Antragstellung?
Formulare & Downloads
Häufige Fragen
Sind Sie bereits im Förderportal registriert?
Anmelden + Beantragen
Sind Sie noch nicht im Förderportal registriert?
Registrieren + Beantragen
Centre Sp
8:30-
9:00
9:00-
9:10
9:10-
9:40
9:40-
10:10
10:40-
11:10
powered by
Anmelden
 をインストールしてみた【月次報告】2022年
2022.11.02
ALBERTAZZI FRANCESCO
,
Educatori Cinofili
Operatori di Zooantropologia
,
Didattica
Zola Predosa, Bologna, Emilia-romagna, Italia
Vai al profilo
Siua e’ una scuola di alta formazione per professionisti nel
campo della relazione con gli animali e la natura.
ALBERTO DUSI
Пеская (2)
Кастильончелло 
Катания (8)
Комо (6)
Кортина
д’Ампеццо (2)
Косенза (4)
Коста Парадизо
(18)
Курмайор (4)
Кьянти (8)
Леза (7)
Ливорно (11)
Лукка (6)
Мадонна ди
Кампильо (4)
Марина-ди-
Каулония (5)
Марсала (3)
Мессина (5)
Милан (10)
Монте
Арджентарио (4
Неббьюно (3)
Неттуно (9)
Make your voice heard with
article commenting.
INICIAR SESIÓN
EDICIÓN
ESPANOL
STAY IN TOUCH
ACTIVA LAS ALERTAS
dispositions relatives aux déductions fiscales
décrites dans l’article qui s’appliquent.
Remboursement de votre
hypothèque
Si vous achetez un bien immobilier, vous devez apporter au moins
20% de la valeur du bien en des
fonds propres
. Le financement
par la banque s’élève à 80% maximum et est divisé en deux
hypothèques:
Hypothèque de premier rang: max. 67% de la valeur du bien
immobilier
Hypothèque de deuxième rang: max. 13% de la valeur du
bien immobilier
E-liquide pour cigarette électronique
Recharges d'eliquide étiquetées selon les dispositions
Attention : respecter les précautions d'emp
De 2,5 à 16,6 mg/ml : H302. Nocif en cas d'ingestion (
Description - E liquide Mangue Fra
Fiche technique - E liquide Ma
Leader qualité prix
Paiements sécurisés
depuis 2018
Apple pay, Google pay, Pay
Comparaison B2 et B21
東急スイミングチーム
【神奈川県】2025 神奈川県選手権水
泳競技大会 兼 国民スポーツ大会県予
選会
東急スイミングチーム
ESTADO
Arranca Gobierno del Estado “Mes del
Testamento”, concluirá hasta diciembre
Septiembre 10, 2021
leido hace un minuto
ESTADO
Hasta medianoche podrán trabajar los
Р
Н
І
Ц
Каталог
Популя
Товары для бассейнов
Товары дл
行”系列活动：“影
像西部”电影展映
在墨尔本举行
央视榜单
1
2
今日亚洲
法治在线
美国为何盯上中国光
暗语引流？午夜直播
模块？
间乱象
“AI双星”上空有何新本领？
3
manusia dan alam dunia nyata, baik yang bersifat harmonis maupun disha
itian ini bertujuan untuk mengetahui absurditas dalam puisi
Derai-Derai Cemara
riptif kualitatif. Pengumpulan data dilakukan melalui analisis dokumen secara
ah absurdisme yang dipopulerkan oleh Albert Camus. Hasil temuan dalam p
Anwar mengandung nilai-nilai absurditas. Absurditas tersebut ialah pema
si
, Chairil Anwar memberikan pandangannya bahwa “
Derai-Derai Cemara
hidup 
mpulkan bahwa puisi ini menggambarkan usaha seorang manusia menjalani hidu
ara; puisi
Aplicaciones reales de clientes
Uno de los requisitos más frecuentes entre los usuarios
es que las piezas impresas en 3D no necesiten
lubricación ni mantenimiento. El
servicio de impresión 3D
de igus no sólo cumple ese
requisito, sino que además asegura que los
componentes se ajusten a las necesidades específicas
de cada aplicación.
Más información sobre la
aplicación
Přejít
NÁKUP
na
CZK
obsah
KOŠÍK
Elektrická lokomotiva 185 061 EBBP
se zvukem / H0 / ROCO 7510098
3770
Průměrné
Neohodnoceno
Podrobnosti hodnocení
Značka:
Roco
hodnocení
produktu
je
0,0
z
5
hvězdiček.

-------------------------

Try it: Reproduce each line of the entries in which the word "absurditas" is found.

Result of the exercise:
itian ini bertujuan untuk mengetahui absurditas dalam puisi
Anwar mengandung nilai-nilai absurditas. Absurditas tersebut ialah pema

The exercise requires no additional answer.